The Wisconsin civil service system celebrated its 100th year in 2005 and has a long tradition of improvement and modification following processes involving discussion and participation by all three branches of government and comment from the public. Union representation of state employees has developed alongside the civil service and played an important role in its history. While civil service provides citizens with equal access to state jobs and insulates employees from politically motivated hiring and job loss, union representation allows employees to collectively negotiate for fair compensation, working conditions and due process.
In his recent budget adjustment bill, Scott Walker claims to leave the civil service structure intact, but the scope of impact on civil service principles and processes is breathtaking. It affects state, municipal, county and school district employees. The proposal includes major decreases in compensation along with the elimination of bargaining rights for everything except limited wage increases.
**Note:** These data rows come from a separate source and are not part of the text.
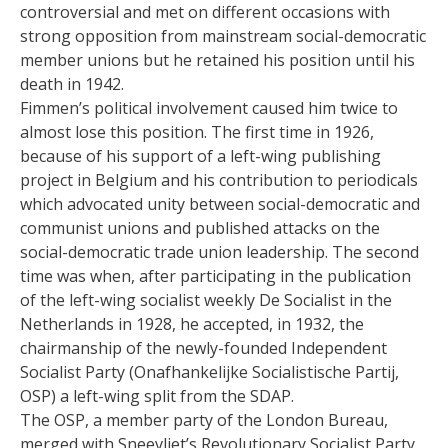
controversial and met on different occasions with
strong opposition from mainstream social-democratic
member unions but he retained his position until his
death in 1942.
Fimmen’s political involvement caused him twice to
almost lose this position. The first time in 1926,
because of his support of a left-wing publishing
project in Belgium and his contribution to periodicals
which advocated unity between social-democratic and
communist unions and published attacks on the
social-democratic trade union leadership. The second
time was when, after participating in the publication
of the left-wing socialist weekly De Socialist in the
Netherlands in 1928, he accepted, in 1932, the
chairmanship of the newly-founded Independent
Socialist Party (Onafhankelijke Socialistische Partij,
OSP) a left-wing split from the SDAP.
The OSP, a member party of the London Bureau,
merged with Sneevliet’s Revolutionary Socialist Party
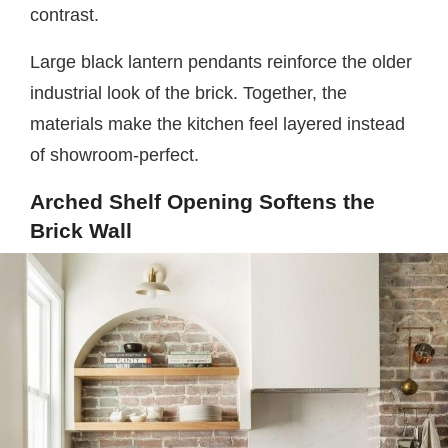
contrast.
Large black lantern pendants reinforce the older
industrial look of the brick. Together, the
materials make the kitchen feel layered instead
of showroom-perfect.
Arched Shelf Opening Softens the
Brick Wall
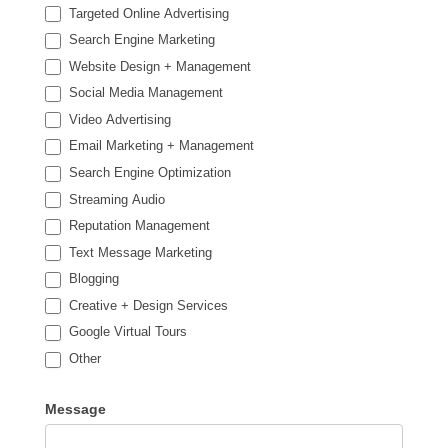
Targeted Online Advertising
Search Engine Marketing
Website Design + Management
Social Media Management
Video Advertising
Email Marketing + Management
Search Engine Optimization
Streaming Audio
Reputation Management
Text Message Marketing
Blogging
Creative + Design Services
Google Virtual Tours
Other
Other
Message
The rush to push this proposal through the state legislative committees and the full assembly and senate within one week provides no real chance for discussion or analysis of the long-term impact, which goes far beyond dealing with a short-term budget deficit.
The claim for leaving civil service intact is also made suspect by the removal of positions such as chief legal counsel from the civil service. It is not wise to allow legal advice to be colored by partisan considerations. Other positions were removed as well, further diluting the positive impact of the civil service tradition.
ACE urges the legislature to provide a slower process that allows for greater public involvement in such a far-reaching plan. The proposal will not only hurt public employees, but will also have a negative impact on private businesses that service this population and on long-term tax collection needed to continue public services.